Unlocking Heisenberg Sensitivity with Sequential Weak Measurement Preparation

TL;DR

This paper introduces a sequential measurement protocol to generate highly entangled spin states for quantum metrology, achieving Heisenberg-limited sensitivity without nonlinear interactions, suitable for current experiments.

Contribution

A novel sequential measurement-based protocol for preparing large-scale entangled states that enable quantum-enhanced metrology at the Heisenberg limit.

Findings

Generated highly entangled spin states without nonlinear interactions.

Achieved Heisenberg-limited sensitivity under symmetric coupling.

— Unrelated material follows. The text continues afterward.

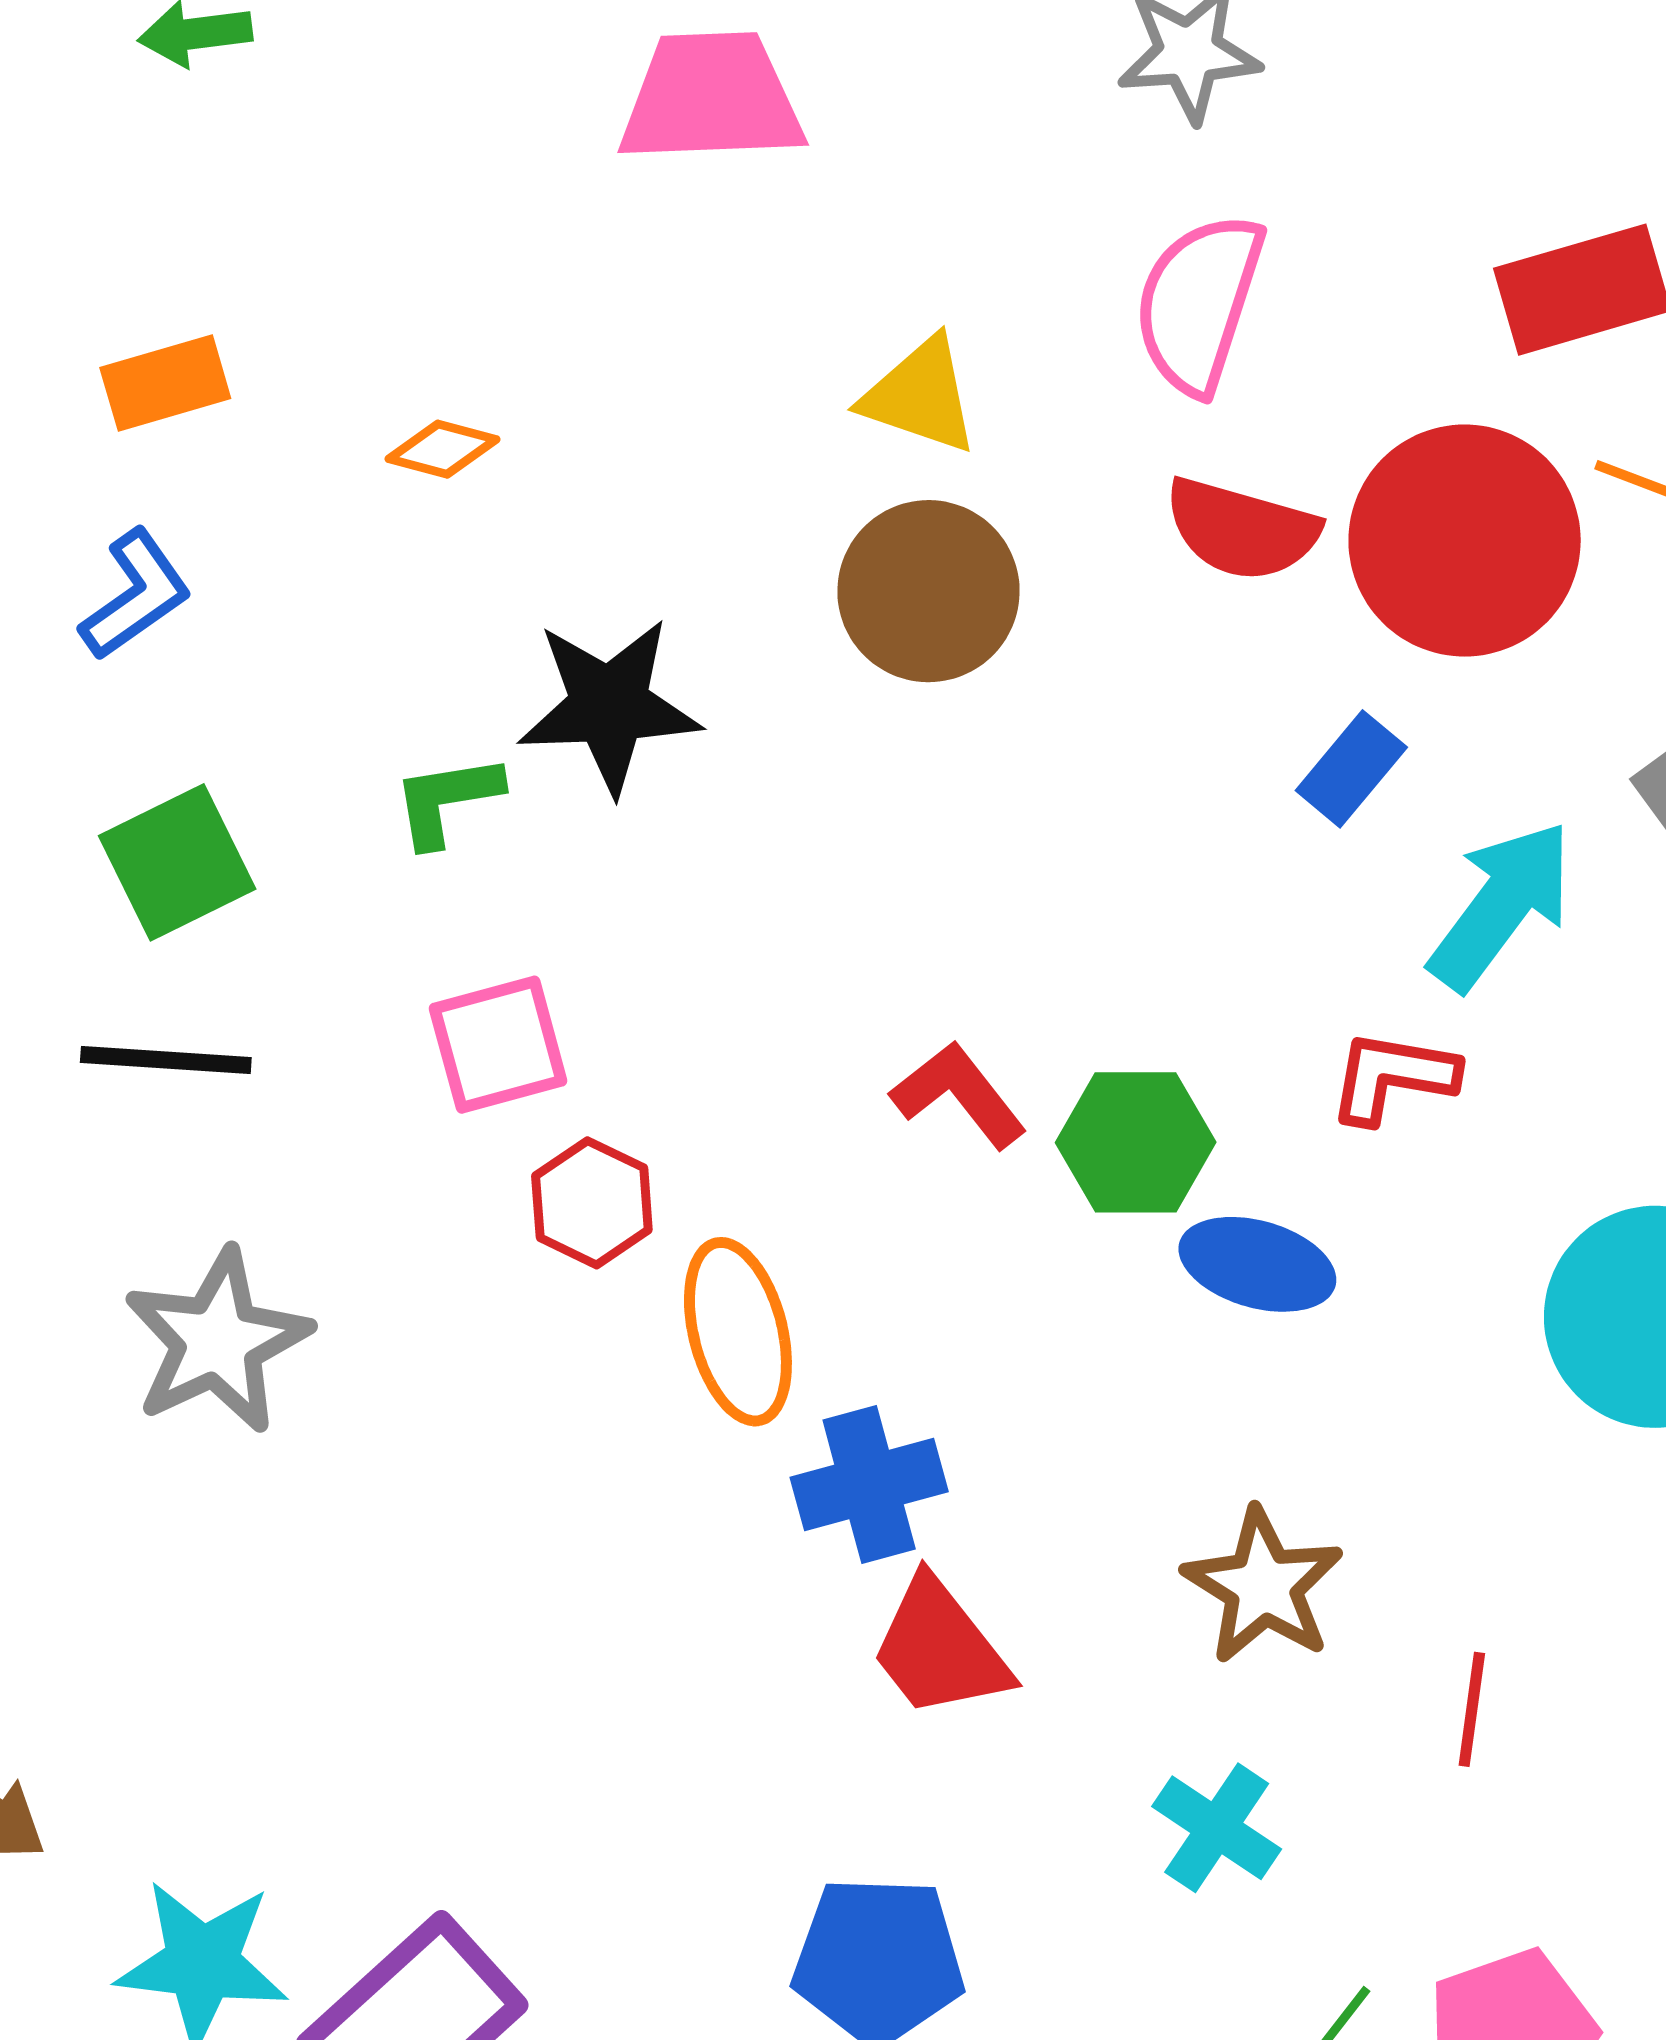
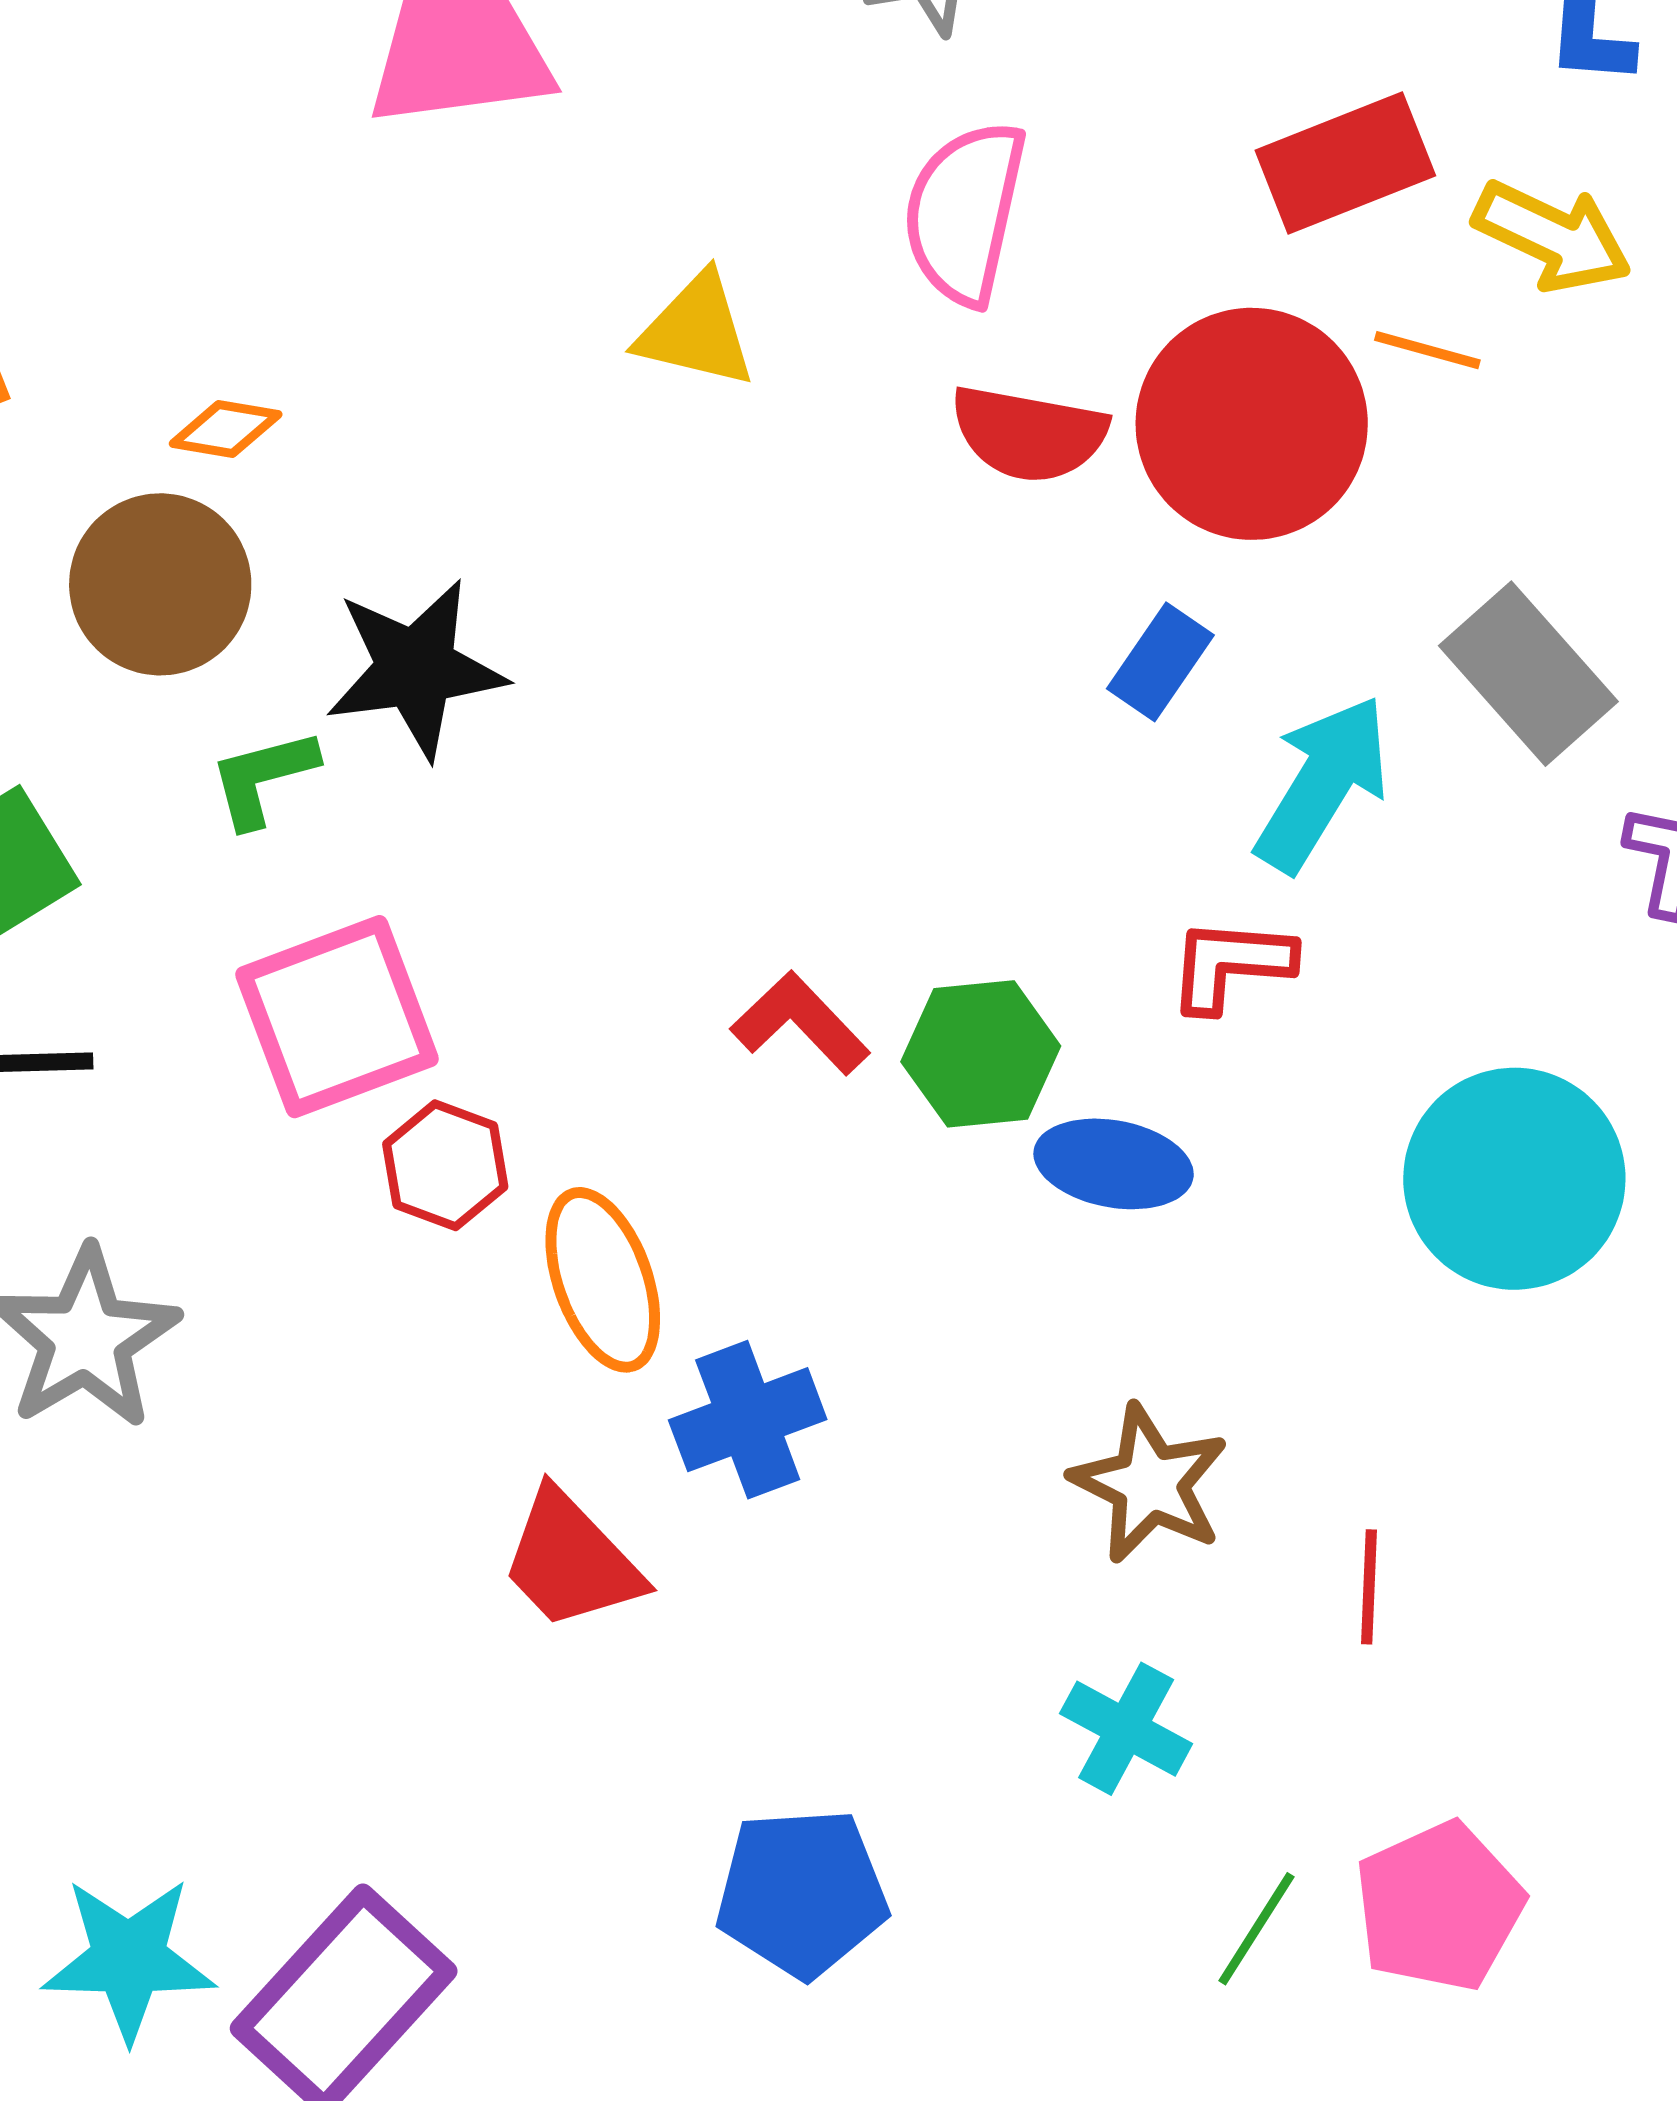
brown circle: (928, 591) -> (160, 584), moved
pink square: (498, 1045) -> (337, 1017), size x1.4
red trapezoid: (940, 1648) -> (571, 1560), moved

Identified optimal preparation windows for asymmetric couplings.

Abstract

We propose a state preparation protocol based on sequential measurements of a central spin coupled with a spin ensemble, and investigate the usefulness of the generated multi-spin states for quantum enhanced metrology. Our protocol is shown to generate highly entangled spin states, devoid of the necessity for non-linear spin interactions. The metrological sensitivity of the resulting state surpasses the standard quantum limit, reaching the Heisenberg limit under symmetric coupling strength conditions. We also explore asymmetric coupling strengths, identifying specific preparation windows in time for optimal sensitivity. Our findings introduce a novel method for generating large-scale, non-classical, entangled states, enabling quantum-enhanced metrology within current experimental capabilities.